## WORK TO BE COMPLETED
Your answer must consist of exactly the lines below, starting with the line with "B&B Electronics" and going on through the line with "Beagle proporciona un", and nothing else.

## EXTRACTED DATA
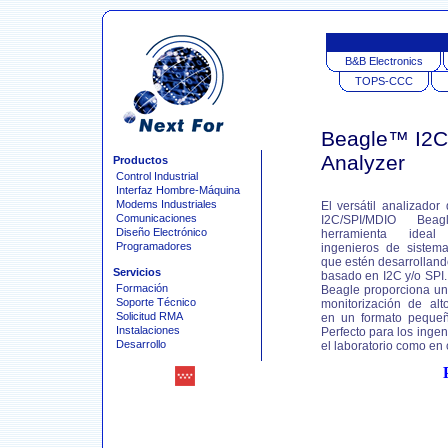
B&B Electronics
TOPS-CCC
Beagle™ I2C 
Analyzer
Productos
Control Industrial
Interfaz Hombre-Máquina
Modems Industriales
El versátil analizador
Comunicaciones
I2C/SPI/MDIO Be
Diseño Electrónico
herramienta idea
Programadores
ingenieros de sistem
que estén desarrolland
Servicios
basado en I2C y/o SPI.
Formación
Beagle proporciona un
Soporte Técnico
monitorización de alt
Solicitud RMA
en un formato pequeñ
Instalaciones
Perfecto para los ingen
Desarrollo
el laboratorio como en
* * *
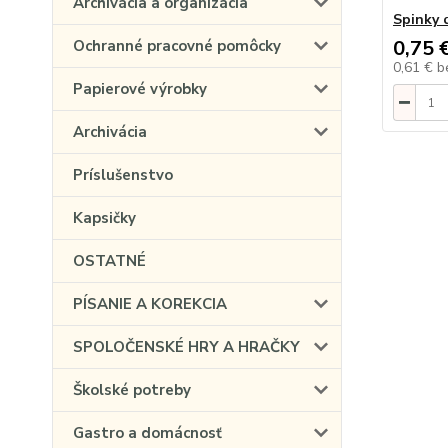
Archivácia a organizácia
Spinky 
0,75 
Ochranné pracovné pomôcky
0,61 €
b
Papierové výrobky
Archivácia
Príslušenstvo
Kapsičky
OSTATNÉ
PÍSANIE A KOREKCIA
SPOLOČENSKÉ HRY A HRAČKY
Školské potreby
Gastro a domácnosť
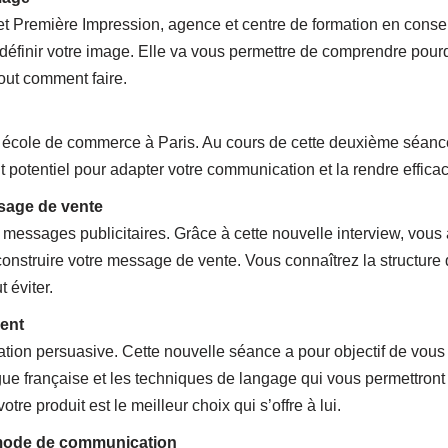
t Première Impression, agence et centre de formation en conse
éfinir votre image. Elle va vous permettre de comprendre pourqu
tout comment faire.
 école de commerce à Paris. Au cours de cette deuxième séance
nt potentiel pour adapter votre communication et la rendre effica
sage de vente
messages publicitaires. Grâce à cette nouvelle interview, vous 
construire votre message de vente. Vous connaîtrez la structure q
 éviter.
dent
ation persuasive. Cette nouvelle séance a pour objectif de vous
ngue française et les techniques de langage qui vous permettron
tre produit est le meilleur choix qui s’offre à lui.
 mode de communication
==
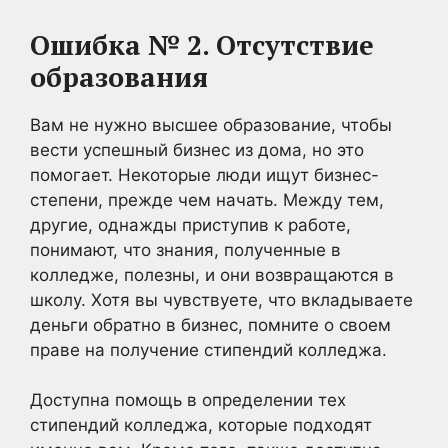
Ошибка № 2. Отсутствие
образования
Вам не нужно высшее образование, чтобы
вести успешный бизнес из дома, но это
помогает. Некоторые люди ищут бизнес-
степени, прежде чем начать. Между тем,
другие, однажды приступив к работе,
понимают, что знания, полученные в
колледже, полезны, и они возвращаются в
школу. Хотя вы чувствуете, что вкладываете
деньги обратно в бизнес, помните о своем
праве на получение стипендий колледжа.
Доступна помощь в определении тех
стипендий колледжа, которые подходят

## ANSWER BOX
B&B Electronics
TOPS-CCC
Beagle™ I2C 
Analyzer
Productos
Control Industrial
Interfaz Hombre-Máquina
Modems Industriales
El versátil analizador
Comunicaciones
I2C/SPI/MDIO Be
Diseño Electrónico
herramienta idea
Programadores
ingenieros de sistem
que estén desarrolland
Servicios
basado en I2C y/o SPI.
Formación
Beagle proporciona un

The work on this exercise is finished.